(Stored data entries)
Content starts
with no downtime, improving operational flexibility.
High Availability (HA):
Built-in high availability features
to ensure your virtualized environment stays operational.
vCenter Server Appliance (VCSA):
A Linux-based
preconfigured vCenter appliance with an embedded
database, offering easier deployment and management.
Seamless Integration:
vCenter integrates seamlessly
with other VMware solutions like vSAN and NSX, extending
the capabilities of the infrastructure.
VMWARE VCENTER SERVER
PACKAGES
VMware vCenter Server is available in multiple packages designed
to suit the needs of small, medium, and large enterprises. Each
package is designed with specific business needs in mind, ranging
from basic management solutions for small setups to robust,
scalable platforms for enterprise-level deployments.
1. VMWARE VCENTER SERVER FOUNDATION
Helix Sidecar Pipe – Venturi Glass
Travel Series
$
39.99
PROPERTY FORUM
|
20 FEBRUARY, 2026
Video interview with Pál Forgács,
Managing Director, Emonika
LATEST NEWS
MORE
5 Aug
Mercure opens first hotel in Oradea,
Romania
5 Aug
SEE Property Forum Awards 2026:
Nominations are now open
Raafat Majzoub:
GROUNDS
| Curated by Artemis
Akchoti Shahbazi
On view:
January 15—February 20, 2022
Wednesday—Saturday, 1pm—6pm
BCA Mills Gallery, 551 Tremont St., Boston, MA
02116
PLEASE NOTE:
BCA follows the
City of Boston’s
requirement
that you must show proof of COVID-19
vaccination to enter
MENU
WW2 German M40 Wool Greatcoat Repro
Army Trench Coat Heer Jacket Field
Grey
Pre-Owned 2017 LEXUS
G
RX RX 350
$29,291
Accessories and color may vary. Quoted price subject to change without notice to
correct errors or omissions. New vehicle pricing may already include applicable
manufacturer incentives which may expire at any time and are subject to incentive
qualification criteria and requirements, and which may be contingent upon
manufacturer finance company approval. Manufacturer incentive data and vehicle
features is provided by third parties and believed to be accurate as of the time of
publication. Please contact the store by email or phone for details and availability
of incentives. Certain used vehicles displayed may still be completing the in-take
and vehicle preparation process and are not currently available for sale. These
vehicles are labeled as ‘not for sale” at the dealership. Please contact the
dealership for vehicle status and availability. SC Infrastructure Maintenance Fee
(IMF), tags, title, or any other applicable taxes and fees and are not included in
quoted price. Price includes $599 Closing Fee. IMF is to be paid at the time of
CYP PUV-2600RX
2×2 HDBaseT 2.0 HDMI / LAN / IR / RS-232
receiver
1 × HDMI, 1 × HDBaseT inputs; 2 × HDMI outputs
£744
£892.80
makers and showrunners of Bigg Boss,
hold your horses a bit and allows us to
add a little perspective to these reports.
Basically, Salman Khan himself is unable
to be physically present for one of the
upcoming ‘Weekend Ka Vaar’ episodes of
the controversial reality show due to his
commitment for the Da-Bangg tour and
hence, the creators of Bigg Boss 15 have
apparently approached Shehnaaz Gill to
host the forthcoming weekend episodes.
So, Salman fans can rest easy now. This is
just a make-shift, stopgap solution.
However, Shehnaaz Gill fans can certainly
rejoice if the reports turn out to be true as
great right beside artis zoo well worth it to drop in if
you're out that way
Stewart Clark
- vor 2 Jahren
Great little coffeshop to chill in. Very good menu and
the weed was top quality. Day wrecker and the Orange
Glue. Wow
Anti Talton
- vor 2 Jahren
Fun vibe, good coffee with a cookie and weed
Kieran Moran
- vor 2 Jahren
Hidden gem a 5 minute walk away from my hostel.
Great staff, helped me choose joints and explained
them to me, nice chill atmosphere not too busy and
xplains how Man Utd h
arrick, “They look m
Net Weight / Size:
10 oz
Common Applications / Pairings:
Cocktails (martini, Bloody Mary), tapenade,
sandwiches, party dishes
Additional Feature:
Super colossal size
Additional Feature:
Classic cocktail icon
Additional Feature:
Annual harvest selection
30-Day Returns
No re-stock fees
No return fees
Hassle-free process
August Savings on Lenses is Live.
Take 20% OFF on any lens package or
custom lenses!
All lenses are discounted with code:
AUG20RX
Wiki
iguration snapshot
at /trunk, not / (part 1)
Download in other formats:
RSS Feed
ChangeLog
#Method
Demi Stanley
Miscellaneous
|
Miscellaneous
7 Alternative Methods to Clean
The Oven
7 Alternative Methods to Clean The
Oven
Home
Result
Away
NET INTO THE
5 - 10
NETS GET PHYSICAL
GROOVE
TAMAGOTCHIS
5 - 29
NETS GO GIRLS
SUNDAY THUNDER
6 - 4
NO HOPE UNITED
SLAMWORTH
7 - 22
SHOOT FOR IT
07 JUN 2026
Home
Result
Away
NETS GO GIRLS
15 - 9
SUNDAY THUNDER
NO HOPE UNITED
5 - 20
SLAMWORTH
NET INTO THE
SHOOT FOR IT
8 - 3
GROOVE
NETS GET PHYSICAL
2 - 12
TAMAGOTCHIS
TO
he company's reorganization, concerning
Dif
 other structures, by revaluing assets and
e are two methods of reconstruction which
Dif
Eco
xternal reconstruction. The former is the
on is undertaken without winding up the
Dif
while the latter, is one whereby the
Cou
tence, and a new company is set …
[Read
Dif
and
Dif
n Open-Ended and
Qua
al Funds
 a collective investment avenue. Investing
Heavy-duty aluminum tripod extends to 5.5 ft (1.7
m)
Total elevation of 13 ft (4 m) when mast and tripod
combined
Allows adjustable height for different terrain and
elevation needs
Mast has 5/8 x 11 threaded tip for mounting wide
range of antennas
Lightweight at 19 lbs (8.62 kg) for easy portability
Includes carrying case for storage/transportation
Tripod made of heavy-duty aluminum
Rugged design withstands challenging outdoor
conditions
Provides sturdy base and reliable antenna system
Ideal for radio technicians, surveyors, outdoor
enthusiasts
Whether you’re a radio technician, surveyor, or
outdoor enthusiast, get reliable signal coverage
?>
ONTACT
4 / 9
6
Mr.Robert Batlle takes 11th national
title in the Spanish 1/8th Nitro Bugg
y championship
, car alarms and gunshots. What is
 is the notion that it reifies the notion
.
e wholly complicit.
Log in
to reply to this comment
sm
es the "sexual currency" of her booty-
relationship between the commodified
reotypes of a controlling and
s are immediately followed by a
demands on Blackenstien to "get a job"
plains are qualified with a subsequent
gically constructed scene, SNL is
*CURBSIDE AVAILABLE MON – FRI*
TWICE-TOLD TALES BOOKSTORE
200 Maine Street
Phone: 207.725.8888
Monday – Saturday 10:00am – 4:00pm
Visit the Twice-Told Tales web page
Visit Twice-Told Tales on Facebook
Content ends
* _ACTIVITY_:
Reproduce all the records precisely.

* _RESULT_:
with no downtime, improving operational flexibility.
High Availability (HA):
Built-in high availability features
to ensure your virtualized environment stays operational.
vCenter Server Appliance (VCSA):
A Linux-based
preconfigured vCenter appliance with an embedded
database, offering easier deployment and management.
Seamless Integration:
vCenter integrates seamlessly
with other VMware solutions like vSAN and NSX, extending
the capabilities of the infrastructure.
VMWARE VCENTER SERVER
PACKAGES
VMware vCenter Server is available in multiple packages designed
to suit the needs of small, medium, and large enterprises. Each
package is designed with specific business needs in mind, ranging
from basic management solutions for small setups to robust,
scalable platforms for enterprise-level deployments.
1. VMWARE VCENTER SERVER FOUNDATION
Helix Sidecar Pipe – Venturi Glass
Travel Series
$
39.99
PROPERTY FORUM
|
20 FEBRUARY, 2026
Video interview with Pál Forgács,
Managing Director, Emonika
LATEST NEWS
MORE
5 Aug
Mercure opens first hotel in Oradea,
Romania
5 Aug
SEE Property Forum Awards 2026:
Nominations are now open
Raafat Majzoub:
GROUNDS
| Curated by Artemis
Akchoti Shahbazi
On view:
January 15—February 20, 2022
Wednesday—Saturday, 1pm—6pm
BCA Mills Gallery, 551 Tremont St., Boston, MA
02116
PLEASE NOTE:
BCA follows the
City of Boston’s
requirement
that you must show proof of COVID-19
vaccination to enter
MENU
WW2 German M40 Wool Greatcoat Repro
Army Trench Coat Heer Jacket Field
Grey
Pre-Owned 2017 LEXUS
G
RX RX 350
$29,291
Accessories and color may vary. Quoted price subject to change without notice to
correct errors or omissions. New vehicle pricing may already include applicable
manufacturer incentives which may expire at any time and are subject to incentive
qualification criteria and requirements, and which may be contingent upon
manufacturer finance company approval. Manufacturer incentive data and vehicle
features is provided by third parties and believed to be accurate as of the time of
publication. Please contact the store by email or phone for details and availability
of incentives. Certain used vehicles displayed may still be completing the in-take
and vehicle preparation process and are not currently available for sale. These
vehicles are labeled as ‘not for sale” at the dealership. Please contact the
dealership for vehicle status and availability. SC Infrastructure Maintenance Fee
(IMF), tags, title, or any other applicable taxes and fees and are not included in
quoted price. Price includes $599 Closing Fee. IMF is to be paid at the time of
CYP PUV-2600RX
2×2 HDBaseT 2.0 HDMI / LAN / IR / RS-232
receiver
1 × HDMI, 1 × HDBaseT inputs; 2 × HDMI outputs
£744
£892.80
makers and showrunners of Bigg Boss,
hold your horses a bit and allows us to
add a little perspective to these reports.
Basically, Salman Khan himself is unable
to be physically present for one of the
upcoming ‘Weekend Ka Vaar’ episodes of
the controversial reality show due to his
commitment for the Da-Bangg tour and
hence, the creators of Bigg Boss 15 have
apparently approached Shehnaaz Gill to
host the forthcoming weekend episodes.
So, Salman fans can rest easy now. This is
just a make-shift, stopgap solution.
However, Shehnaaz Gill fans can certainly
rejoice if the reports turn out to be true as
great right beside artis zoo well worth it to drop in if
you're out that way
Stewart Clark
- vor 2 Jahren
Great little coffeshop to chill in. Very good menu and
the weed was top quality. Day wrecker and the Orange
Glue. Wow
Anti Talton
- vor 2 Jahren
Fun vibe, good coffee with a cookie and weed
Kieran Moran
- vor 2 Jahren
Hidden gem a 5 minute walk away from my hostel.
Great staff, helped me choose joints and explained
them to me, nice chill atmosphere not too busy and
xplains how Man Utd h
arrick, “They look m
Net Weight / Size:
10 oz
Common Applications / Pairings:
Cocktails (martini, Bloody Mary), tapenade,
sandwiches, party dishes
Additional Feature:
Super colossal size
Additional Feature:
Classic cocktail icon
Additional Feature:
Annual harvest selection
30-Day Returns
No re-stock fees
No return fees
Hassle-free process
August Savings on Lenses is Live.
Take 20% OFF on any lens package or
custom lenses!
All lenses are discounted with code:
AUG20RX
Wiki
iguration snapshot
at /trunk, not / (part 1)
Download in other formats:
RSS Feed
ChangeLog
#Method
Demi Stanley
Miscellaneous
|
Miscellaneous
7 Alternative Methods to Clean
The Oven
7 Alternative Methods to Clean The
Oven
Home
Result
Away
NET INTO THE
5 - 10
NETS GET PHYSICAL
GROOVE
TAMAGOTCHIS
5 - 29
NETS GO GIRLS
SUNDAY THUNDER
6 - 4
NO HOPE UNITED
SLAMWORTH
7 - 22
SHOOT FOR IT
07 JUN 2026
Home
Result
Away
NETS GO GIRLS
15 - 9
SUNDAY THUNDER
NO HOPE UNITED
5 - 20
SLAMWORTH
NET INTO THE
SHOOT FOR IT
8 - 3
GROOVE
NETS GET PHYSICAL
2 - 12
TAMAGOTCHIS
TO
he company's reorganization, concerning
Dif
 other structures, by revaluing assets and
e are two methods of reconstruction which
Dif
Eco
xternal reconstruction. The former is the
on is undertaken without winding up the
Dif
while the latter, is one whereby the
Cou
tence, and a new company is set …
[Read
Dif
and
Dif
n Open-Ended and
Qua
al Funds
 a collective investment avenue. Investing
Heavy-duty aluminum tripod extends to 5.5 ft (1.7
m)
Total elevation of 13 ft (4 m) when mast and tripod
combined
Allows adjustable height for different terrain and
elevation needs
Mast has 5/8 x 11 threaded tip for mounting wide
range of antennas
Lightweight at 19 lbs (8.62 kg) for easy portability
Includes carrying case for storage/transportation
Tripod made of heavy-duty aluminum
Rugged design withstands challenging outdoor
conditions
Provides sturdy base and reliable antenna system
Ideal for radio technicians, surveyors, outdoor
enthusiasts
Whether you’re a radio technician, surveyor, or
outdoor enthusiast, get reliable signal coverage
?>
ONTACT
4 / 9
6
Mr.Robert Batlle takes 11th national
title in the Spanish 1/8th Nitro Bugg
y championship
, car alarms and gunshots. What is
 is the notion that it reifies the notion
.
e wholly complicit.
Log in
to reply to this comment
sm
es the "sexual currency" of her booty-
relationship between the commodified
reotypes of a controlling and
s are immediately followed by a
demands on Blackenstien to "get a job"
plains are qualified with a subsequent
gically constructed scene, SNL is
*CURBSIDE AVAILABLE MON – FRI*
TWICE-TOLD TALES BOOKSTORE
200 Maine Street
Phone: 207.725.8888
Monday – Saturday 10:00am – 4:00pm
Visit the Twice-Told Tales web page
Visit Twice-Told Tales on Facebook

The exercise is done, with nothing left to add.